The manuscripts from the archives of the Marquisate of Laubrières covering the period from 1372 to 1733 also rank among the most important documents in the collection. They contain many thousands of papers, carefully indexed and handsomely bound in 27 volumes in early eighteenth century French polished gilt calf, most volumes bearing the arms of the Marquis of Laubrières. It would be very unusual for documents of this kind to be found bound: usually they are in rough bundles, tied up with old string. We can classify the 27 volumes into five groups: 1) Fief et Seigneurie de la Saullaye, 1450-1725, 11 volumes, plus 2 volumes of indexes; 2) Fief et Seigneurie de la Saullaye, Assises de Remembrement, 4 volumes plus one index volume; 3) Contrats d’Acquêts, Seigneurie de la Saullaye, 1372-1730 et 1575-1733, 2 volumes; 4) La Saullaye, Registre de 1724, 1 volume in folio; 5) Chatellenie de Beuzon (another property of the Marquis of Laubrières), 1580-1728, 5 volumes plus one index volume. Although there are documents from the 14th and 15th centuries, the main part consists of material from the 17th and early 18th centuries.

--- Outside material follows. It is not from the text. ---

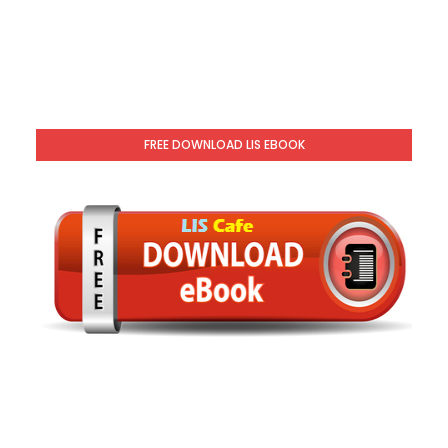
FREE DOWNLOAD LIS EBOOK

Le Febvre de Laubrières were a noble family from the region of Angers, and Pierre Le Febvre, a son of Guillaume Le Febvre and Jeanne de Bourgon, would have been the first seigneur of Laubrières in the middle of the 14th century. His descendants subsisted in Brittany in the marquisate of Laubrières and of Briançon. The most famous of the family would have been Charles-François Lefebvre de Laubrières, bishop of Soissons, who died in that city on 25 December 17381. He was appointed Conseiller of the Parlement of Paris in 1710 and married Marie-Anne de Blair in 1713. When she died in 1718, Charles-François chose the profession of churchman and was appointed Bishop of Soisson in 1731. He was also Conseiller d’honneur of the Parlement of Paris. It would seem that he decided to bind part of the documents (if not all of them) of his family, as witnessed by the fact that some of the volumes bear his own arms.
We decided to digitally publish these extensive documents of one of the oldest noble families in France, as they show the reality and details of the management of fiefs and seigneuries in France. But when photographing the documents we did not want to break the bookbinding of the 18th century, which is in itself a work of art of the era, so some of the documents will not be readable photographically, for which we ask for your kind understanding.